O segredo do Unicórnio

Será que já conhecem o grande segredo do Unicórnio?

Há algum tempo vimos uma pessoa que tinha no seu perfil de uma rede social um pormenor de um conjunto de tapeçarias medievais que é conhecido sob o nome de La Dame à la licorne, ou seja, A Dama e o Unicórnio. Isso relembrou-nos que há anos que estamos para contar o que se segue.

Uma Dama com um Unicórnio (e outros animais)
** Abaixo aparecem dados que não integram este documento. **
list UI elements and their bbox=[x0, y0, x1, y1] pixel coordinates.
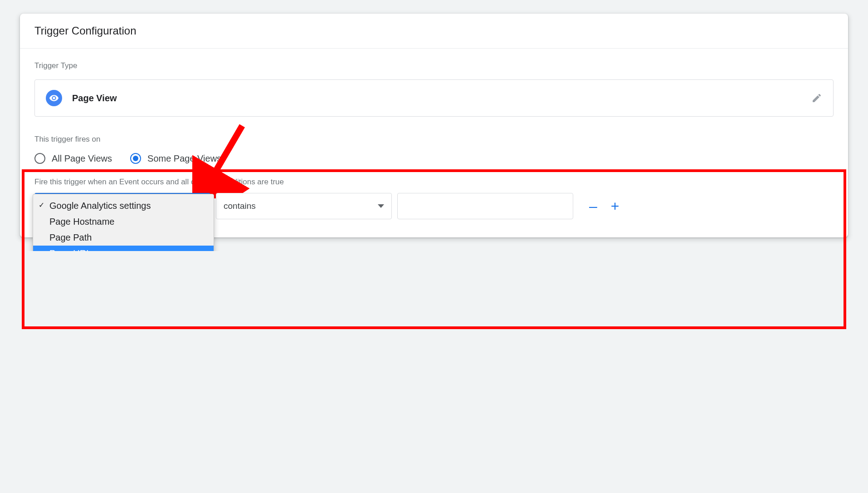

Para quem ainda não o souber, o Unicórnio não é uma criatura estática. O Leão é sempre o rei dos animais, a Raposa é sempre muito traiçoeira, o Cordeiro é muito mansinho, mas já o Unicórnio - ou, se preferirmos dar-lhe outro nome dado o contexto de hoje, o Licorne - é um animal cujas características foram mudando ao longo dos séculos. Na Idade Média, por exemplo e como já cá dissemos uma vez, uma representação muito vulgar é a desta criatura a ser abraçada no regaço de uma dama, enquanto que um caçador lhe dá um golpe mortal. É uma representação que faz algum sentido, porque na época se acreditava que apenas as mulheres virgens podiam capturá-lo. Mas nem sempre assim o foi - pelo menos um autor dizia que os homens poderiam fazê-lo se se disfarçassem muito bem (numa espécie de travestismo de outros tempos), e depois se ungissem com todos os melhores cheiros acessíveis aos seres humanos. E esta ideia, por estranha que nos pareça, permite-nos compreender uma existência sequencial de pelo menos três formas de um mesmo animal:

 

  • Já existia, pelo menos em tempos da Pérsia Antiga, a ideia de um animal semelhante ao cavalo mas com cornos. Dizemos cornos, no seu plural, porque ele tendia a ser representado de perfil, sendo difícil de saber se apenas tinha um ou já vários, mas a localização do único corno visível parece indicar o segundo caso;
  • Foi-se gerando, mais tarde, a ideia de que apenas as mulheres podiam amansar e capturar esta criatura, que se pensava ser muito brava. Não sabemos precisamente de onde veio essa ideia, mas é repetida por diversos autores pagãos;
  • Já na época cristã é que surgiu a ideia de que a captura do animal estava ligada à própria virgindade de uma mulher. Novamente, desconhecemos de onde vem essa inovação, mas muitas vezes é estabelecido um paralelismo entre a história do animal e a pureza perpétua da Virgem Maria.

 

Talvez seja esse o estranho segredo do Unicórnio medieval, um segredo como o que se esconde nas tapeçarias mencionadas acima. Na última da sequência de seis, que até reproduzimos parcialmente acima, a dama pode ser vista em frente a um pequeno pavilhão onde está escrito À mon seul désir, algo como "pelo meu próprio desejo". A frase pode ter mil significados diferentes, até dado o seu contexto, mas podemos ligar a ideia ao animal central dizendo que essa sua mansidão - veja-se que o equídeo até está numa pose de submissão, acompanhado por um feroz leão numa pose semelhante - apenas podia ser obtida por uma dama que pelo seu próprio desejo se mantivesse virgem. Seria toda a história deste animal, já em tempos da Idade Média, uma estranha metáfora para algo que não podemos repetir aqui?

 

Ou seria, de um modo mais geral, o estranho segredo do Unicórnio medieval o facto de ele se tratar de uma espécie de fantasia, de papão, perpetuada para incentivar a virgindade das jovens das classes altas da altura? Não sabemos se sim ou se não, mas a verdade é que quando pensamos neste animal nos nossos dias, já não o fazemos com qualquer conotação moral. O Licorne, ou como quisermos chamar a este animal, é agora uma criatura supostamente muito rara, em alguns momentos até associada à pureza dos tempos de criança, mas já não parece ter qualquer conotação mais moral, numa espécie de quarta existência da figura, que se segue às três de que falámos acima. E talvez seja melhor que assim o seja, porque uma criatura sempre tão bela não merece ser morta nem conspurcada como a que Marco Polo diz ter visto nas suas viagens, quando a confundiu com um rinoceronte que chafurdava na lama...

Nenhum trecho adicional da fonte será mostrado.